Your answer should hold every line of the records below that contains the string "future".
Top of WORKING DATA
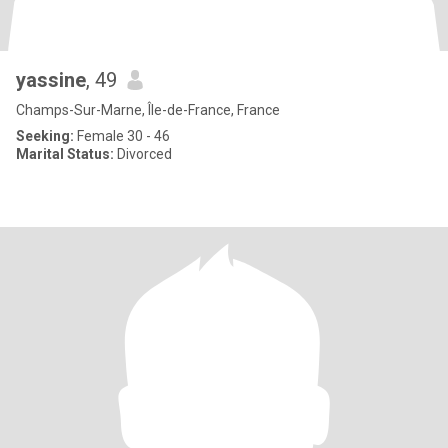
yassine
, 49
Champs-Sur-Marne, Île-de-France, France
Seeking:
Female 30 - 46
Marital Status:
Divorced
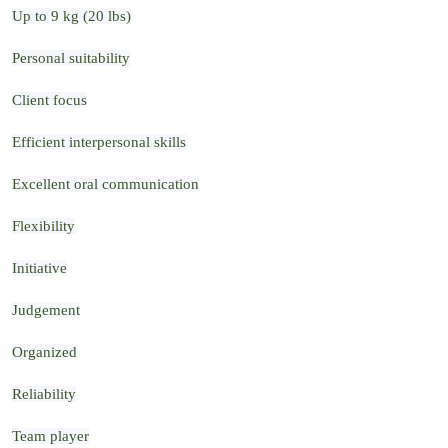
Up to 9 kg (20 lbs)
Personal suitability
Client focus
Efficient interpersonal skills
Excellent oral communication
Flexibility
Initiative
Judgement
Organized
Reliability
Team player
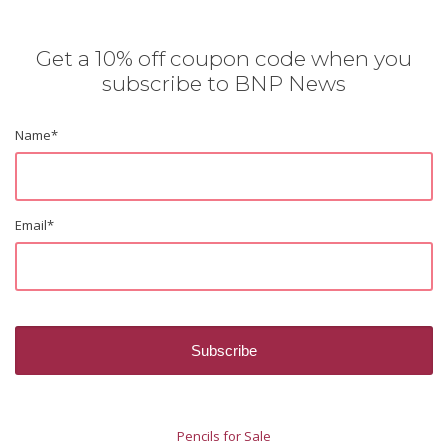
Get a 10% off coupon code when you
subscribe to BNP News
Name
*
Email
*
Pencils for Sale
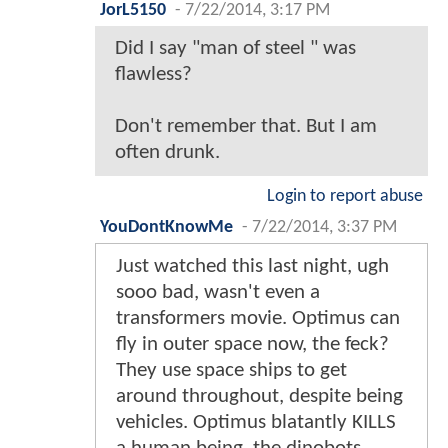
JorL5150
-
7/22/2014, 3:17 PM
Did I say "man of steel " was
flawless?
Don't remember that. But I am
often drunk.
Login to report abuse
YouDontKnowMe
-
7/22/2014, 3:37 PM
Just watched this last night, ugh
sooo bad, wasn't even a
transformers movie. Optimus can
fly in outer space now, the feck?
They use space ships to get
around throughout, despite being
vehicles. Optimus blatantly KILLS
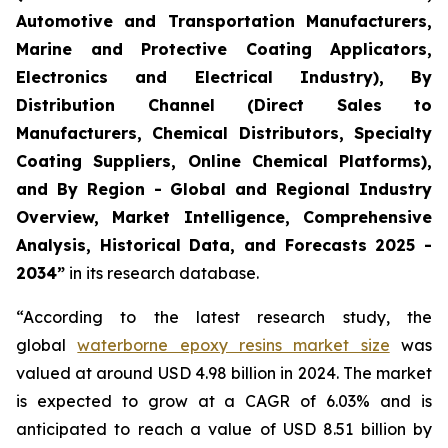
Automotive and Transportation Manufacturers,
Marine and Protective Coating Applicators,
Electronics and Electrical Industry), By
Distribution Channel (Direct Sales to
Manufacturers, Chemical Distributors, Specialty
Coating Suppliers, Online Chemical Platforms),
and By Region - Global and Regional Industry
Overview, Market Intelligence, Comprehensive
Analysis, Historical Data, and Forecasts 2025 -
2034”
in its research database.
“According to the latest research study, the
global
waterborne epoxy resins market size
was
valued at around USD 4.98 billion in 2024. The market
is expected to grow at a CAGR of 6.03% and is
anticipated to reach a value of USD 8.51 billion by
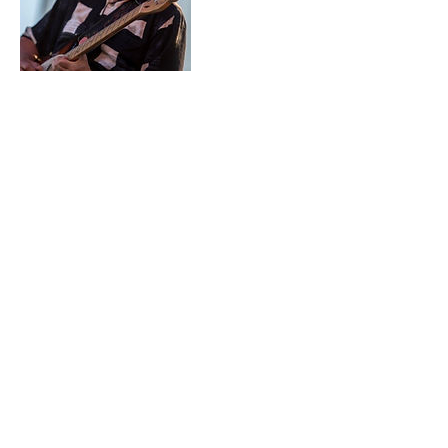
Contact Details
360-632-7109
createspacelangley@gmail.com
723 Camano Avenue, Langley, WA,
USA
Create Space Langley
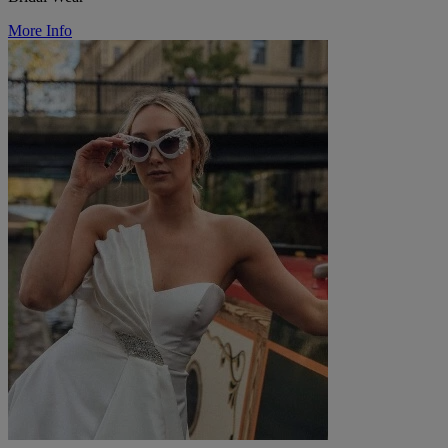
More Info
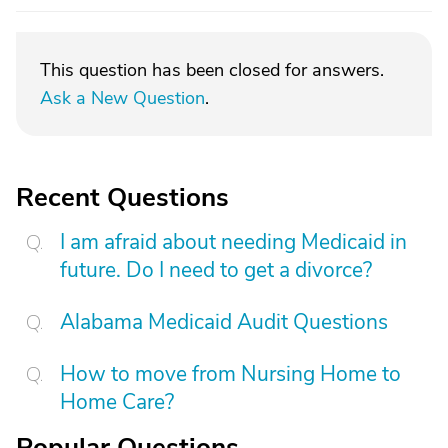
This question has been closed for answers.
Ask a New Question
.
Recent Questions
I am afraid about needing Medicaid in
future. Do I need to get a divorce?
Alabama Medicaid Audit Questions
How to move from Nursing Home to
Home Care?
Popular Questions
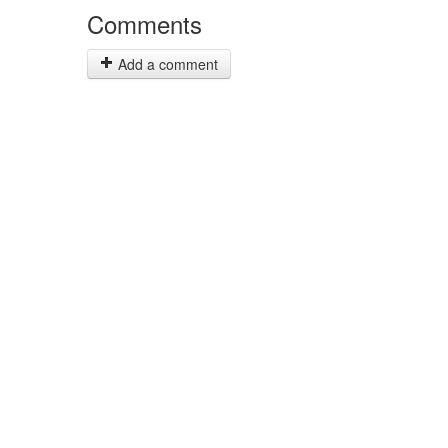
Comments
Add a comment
Bottom of WORKING DATA
Top of WORKING DATA
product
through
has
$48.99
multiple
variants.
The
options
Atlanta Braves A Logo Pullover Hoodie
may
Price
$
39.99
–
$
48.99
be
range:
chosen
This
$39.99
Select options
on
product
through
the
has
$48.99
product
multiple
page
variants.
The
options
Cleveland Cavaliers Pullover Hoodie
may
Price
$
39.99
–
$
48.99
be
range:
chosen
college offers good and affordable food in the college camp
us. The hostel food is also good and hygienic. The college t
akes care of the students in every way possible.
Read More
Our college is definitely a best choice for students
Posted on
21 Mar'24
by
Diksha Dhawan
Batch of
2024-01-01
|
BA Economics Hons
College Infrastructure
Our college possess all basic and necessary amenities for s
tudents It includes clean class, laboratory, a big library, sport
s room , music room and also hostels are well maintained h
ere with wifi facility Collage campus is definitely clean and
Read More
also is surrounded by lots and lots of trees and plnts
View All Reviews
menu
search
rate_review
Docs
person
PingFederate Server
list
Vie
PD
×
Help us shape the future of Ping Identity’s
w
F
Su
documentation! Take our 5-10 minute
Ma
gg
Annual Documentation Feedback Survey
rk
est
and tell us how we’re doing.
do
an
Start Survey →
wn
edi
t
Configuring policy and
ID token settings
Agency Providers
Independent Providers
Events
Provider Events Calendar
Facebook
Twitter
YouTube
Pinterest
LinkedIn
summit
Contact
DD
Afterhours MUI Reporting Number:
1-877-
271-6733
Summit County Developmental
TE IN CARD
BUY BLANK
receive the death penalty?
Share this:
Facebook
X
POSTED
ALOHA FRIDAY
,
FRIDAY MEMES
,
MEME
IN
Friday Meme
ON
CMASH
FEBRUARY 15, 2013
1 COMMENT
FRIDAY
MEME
Bottom of WORKING DATA
EXERCISE OUTPUT ->
future. Do I need to get a divorce?
Help us shape the future of Ping Identity’s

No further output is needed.